Hilus genişlemesi, kavite, kısmi atelektazi AK’lu olgularda daha az iken, multiple nodül, diffüz yayılım ve sıvı bulguları daha fazla görülmekteydi. Hilus genişlemesi ve mediasten genişlemesi KHK olgularında daha sık görülen bir bulguydu.
Yerleşim yeri KHK’da diğerlerinden farklı olarak orta zonda daha fazlaydı. Lezyon AK’lu olgularda ağırlıklı olarak perifer, KHK’lu olgularda ise santral yerleşimliydi.
Olguların 64 (%6.1)’ünün göğüs radyografisinde asbest temas bulgusu saptandı. Bu olguların 49 (%4.6)’unda plevral plak, 12 (%1.1)’sinde diffüz plevral fibrozis, 2 (%0.2)’sinde plevral plak ve asbestosis, 1 (%0.1)’inde ise plevral plak ve diffüz plevral fibrozis tespit edildi. Göğüs radyografisinde asbest temas bulgusu olan bireylerde lezyonların alt zon ve periferik bölgeyi seçmeleri asbest temas bulgusu olmayanlardan anlamlı derecede daha yüksekti.
Olguların %43.9’unda uzak metastaz vardı. Uzak metastaz SHK’da anlamlı derecede az bulundu.

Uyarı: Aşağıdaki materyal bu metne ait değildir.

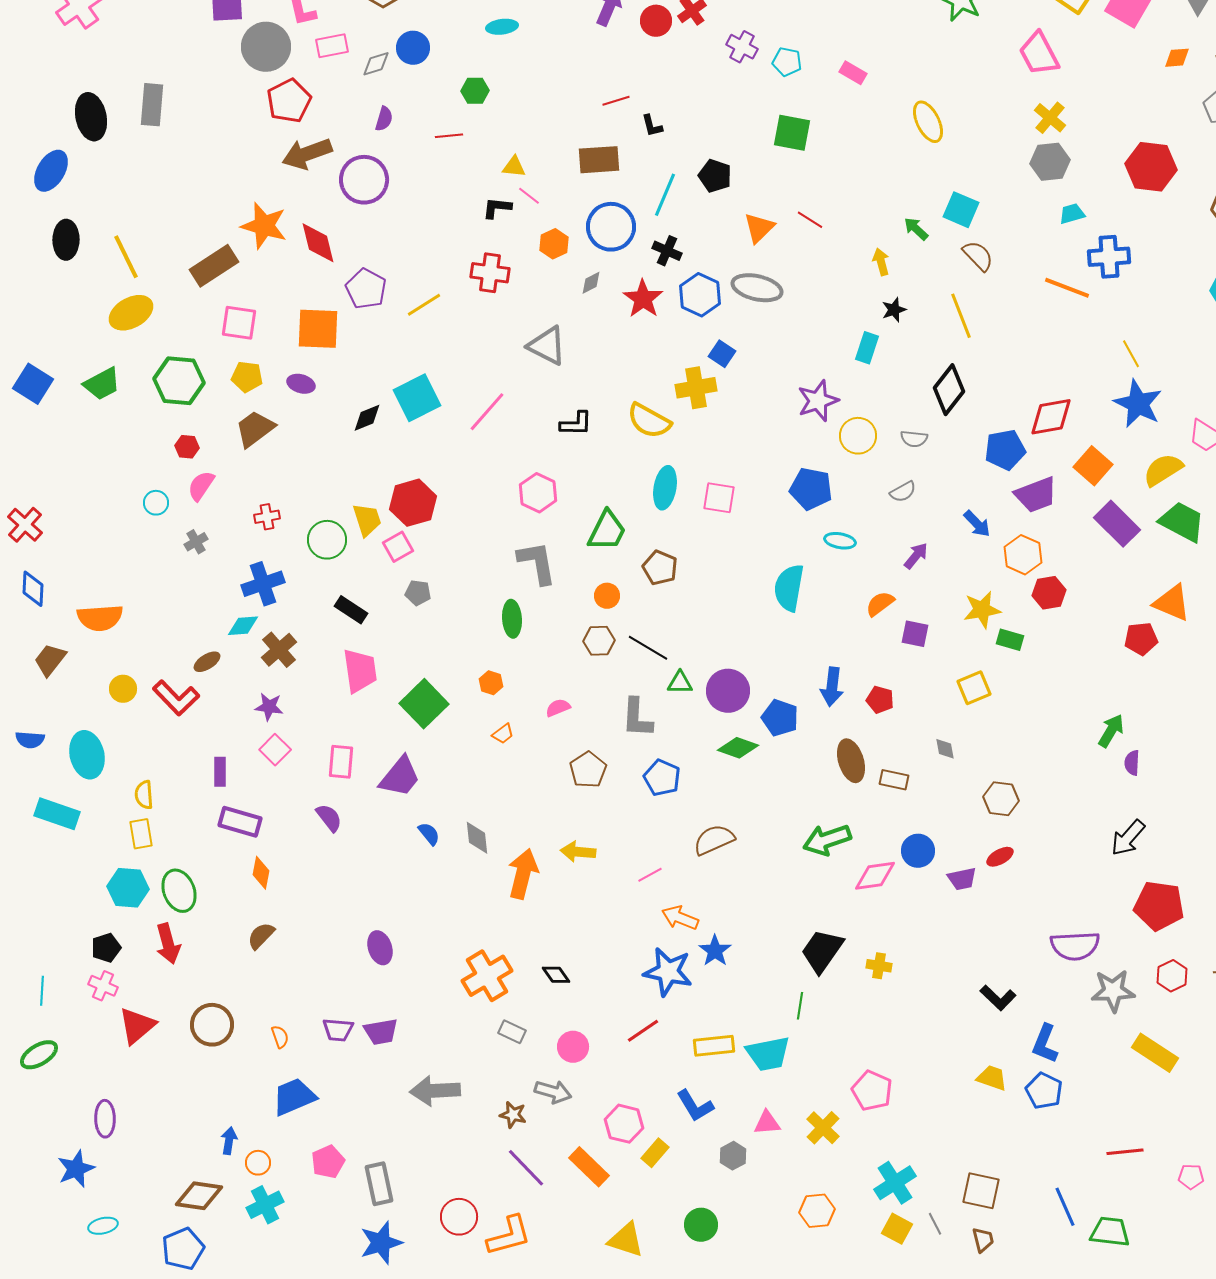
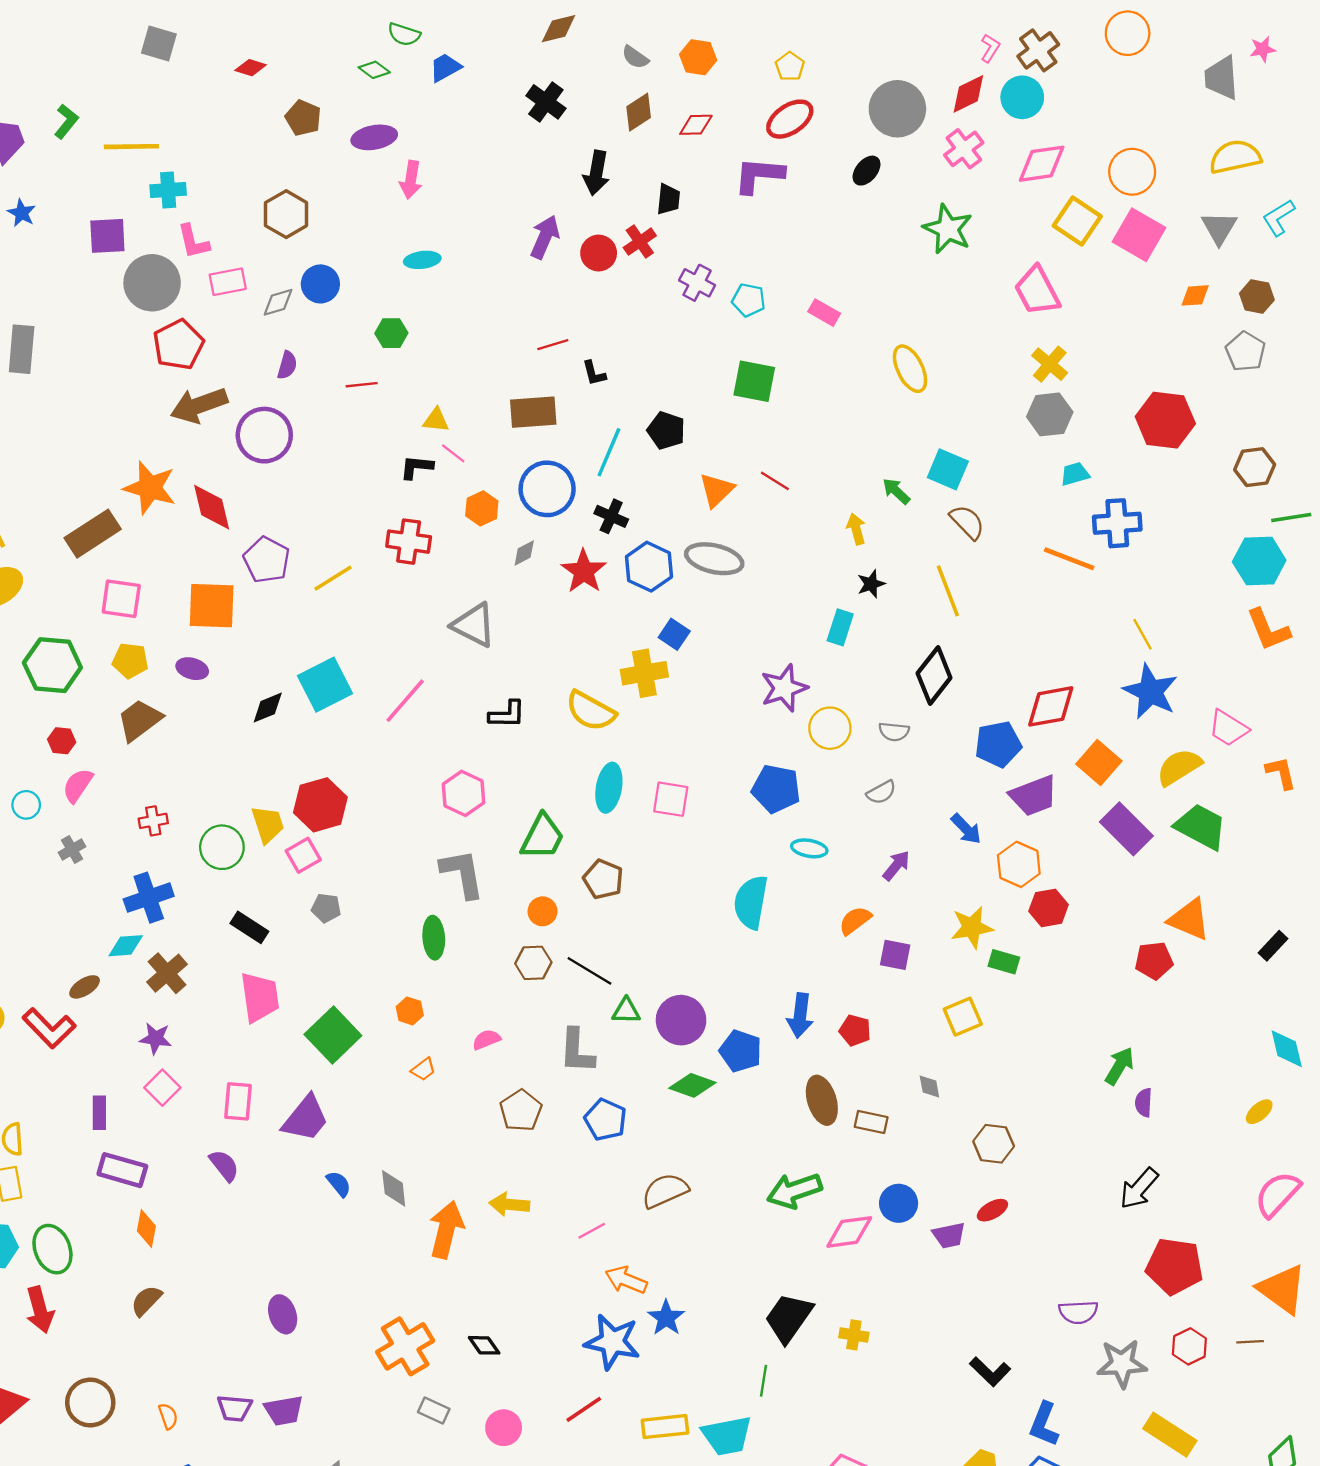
purple semicircle: (1075, 946) -> (1078, 1312), size x0.7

Çalışmamızda elde edilen epidemiyolojik, klinik ve radyolojik bulguların ülkemiz için beklenen değerler olduğunu söyleyebiliriz.

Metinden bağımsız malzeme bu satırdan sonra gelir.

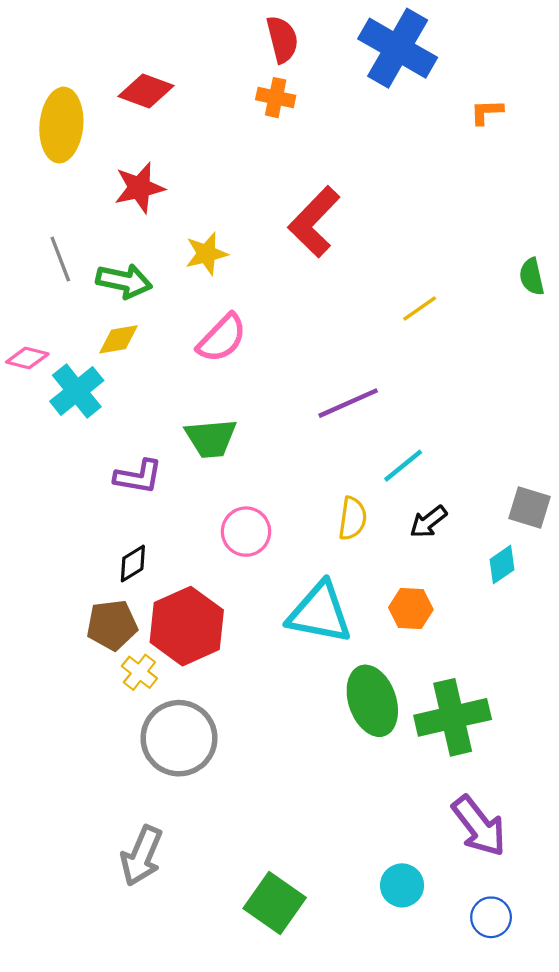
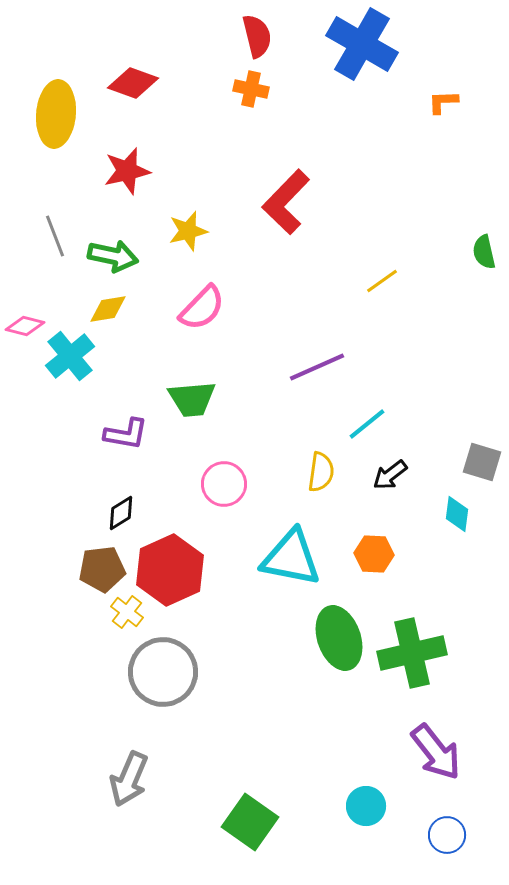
cyan diamond: (502, 565) -> (457, 514), turned -48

Toplumlar arasındaki epidemiyolojik, klinik ve radyolojik eğilimlerdeki farklılıklara rağmen tüm dünyada olguların yalnızca %15’inin ameliyata uygun evrede geldiği bir gerçektir. Bu noktada ‘erken tanı ve tedavi nasıl sağlanabilir’ sorusu akla gelmektedir.

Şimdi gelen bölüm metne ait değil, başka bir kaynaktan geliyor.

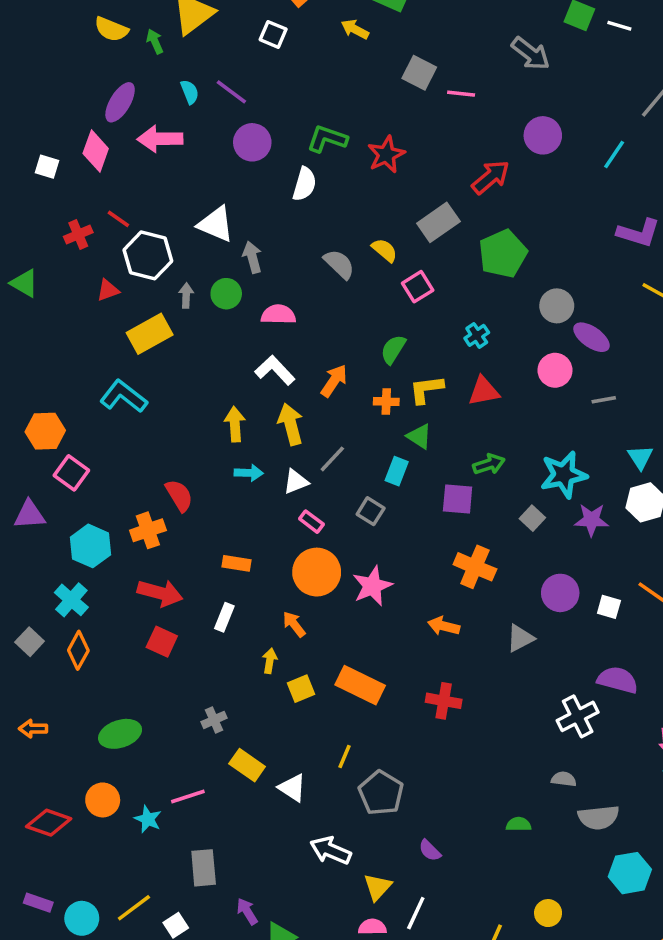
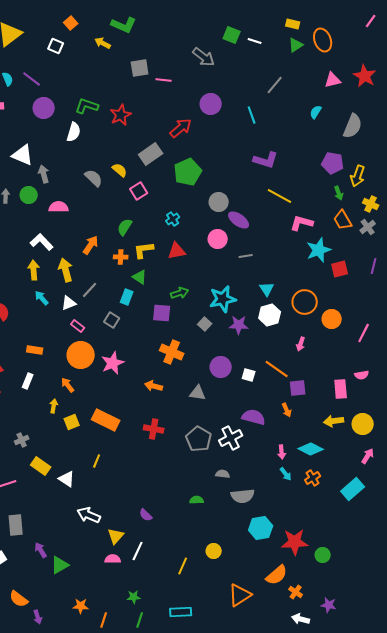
gray square: (419, 73) -> (140, 68), turned -36
cyan line: (614, 155) -> (252, 115), turned -54
white L-shape: (275, 370) -> (42, 242), moved
cyan arrow: (249, 473) -> (42, 298), turned -133
gray triangle: (520, 638) -> (198, 393), turned 36
gray pentagon: (381, 793) -> (199, 439), moved

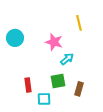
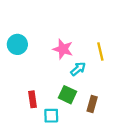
yellow line: (79, 23) -> (100, 51), moved
green square: (58, 81) -> (68, 95), turned 35

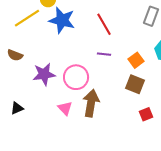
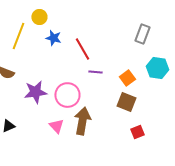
yellow line: (27, 18) -> (18, 36), turned -36
blue star: (62, 20) -> (53, 38), size x0.6
red line: (104, 24) -> (82, 49), moved

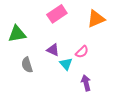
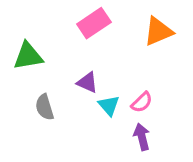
pink semicircle: (82, 52) -> (142, 102), moved

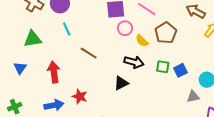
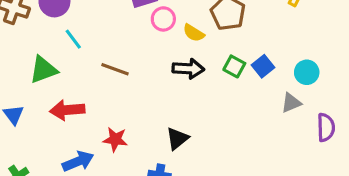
green triangle: (33, 39) -> (43, 70), moved
green square: (163, 67) -> (234, 66), turned 32
red arrow: (54, 72) -> (67, 110), turned -75
black triangle: (121, 83) -> (177, 138), moved

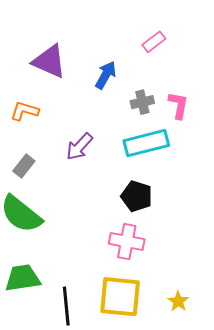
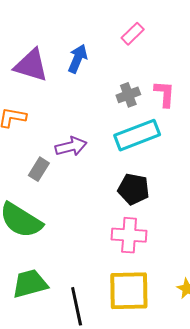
blue arrow: (106, 75) -> (78, 59), moved
purple arrow: (79, 147) -> (71, 146), turned -140
gray rectangle: (24, 166) -> (39, 169), moved

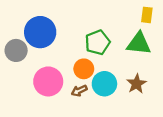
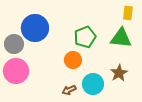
pink circle: (48, 81) -> (16, 71), moved
cyan circle: (104, 84) -> (93, 84), moved
brown arrow: (79, 91) -> (69, 90), moved

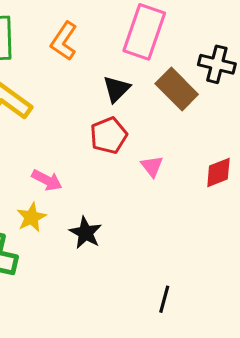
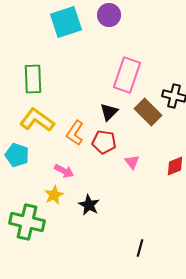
orange L-shape: (64, 41) -> (75, 133), moved
red pentagon: (109, 135) -> (104, 142), turned 30

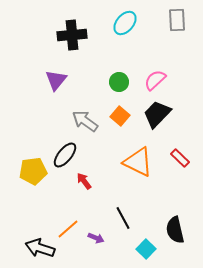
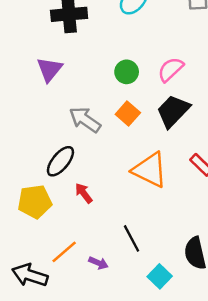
yellow pentagon: (33, 171) -> (35, 202), moved

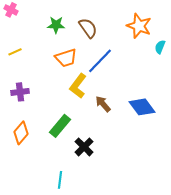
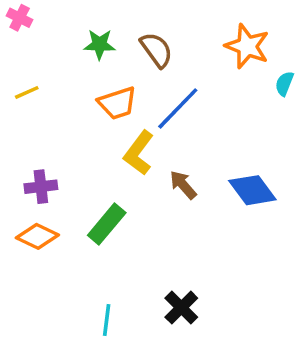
purple cross: (20, 92) -> (41, 187), moved
orange diamond: (21, 133) -> (37, 236), turned 75
black cross: (84, 147) -> (181, 308), moved

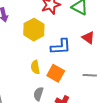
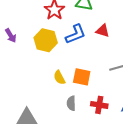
blue L-shape: (61, 47) -> (76, 34), moved

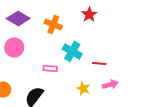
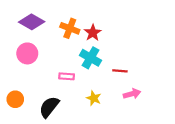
red star: (89, 15) -> (93, 33), moved
yellow star: (83, 89) -> (94, 98), moved

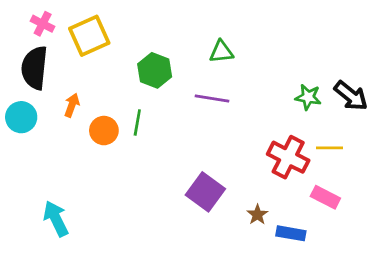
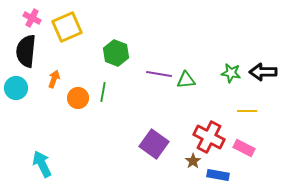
green triangle: (221, 52) -> (186, 80), moved
black arrow: (351, 96) -> (263, 72), turned 140
red cross: (288, 157) -> (209, 137), moved

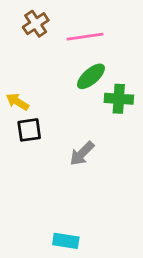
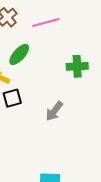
green ellipse: (91, 76) -> (19, 54), moved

Bu sorudan yola çıkılarak çalışmamızda erken ve geç evrede tanı alan olguların özellikleri belirlenmeye çalışıldı. Başvuruda balgam yakınması olan, Karnofsky performans durumu 70 ve üstünde olan, göğüs radyografisinde kavite, total atelektazi saptanan, periferik yerleşimli lezyonu olan ve SHK, AK, BHK histopatolojik alt tiplerine sahip olan olguların daha erken evrede tanı aldığı tespit edildi. Bunun yanında başvuruda kilo kaybı yakınması ve göğüs radyografisinde mediasten genişlemesi olması erken evrede tanı almaya negatif etkili değişkenler olarak tespit edildi.
Sonuç olarak, akciğer kanserine neden olan risk faktörlerine sahip kişilerin, risk faktörleri, akciğer kanserinin kliniği ve seyri ve sağlık birimine erken başvurmaları konusunda etkin halk sağlığı eğitim programlarıyla bilgilendirilmeleri, birinci basamak sağlık birimlerinde görev yapan hekimlerin akciğer kanserinden şüphelendikleri kişileri erkenden ilgili uzmana yönlendirmeleri konusunda uyarılmaları ile tanı ve tedavideki gecikmenin azaltılacağı, prognozun iyileştirilebileceği kanaatine varılmıştır.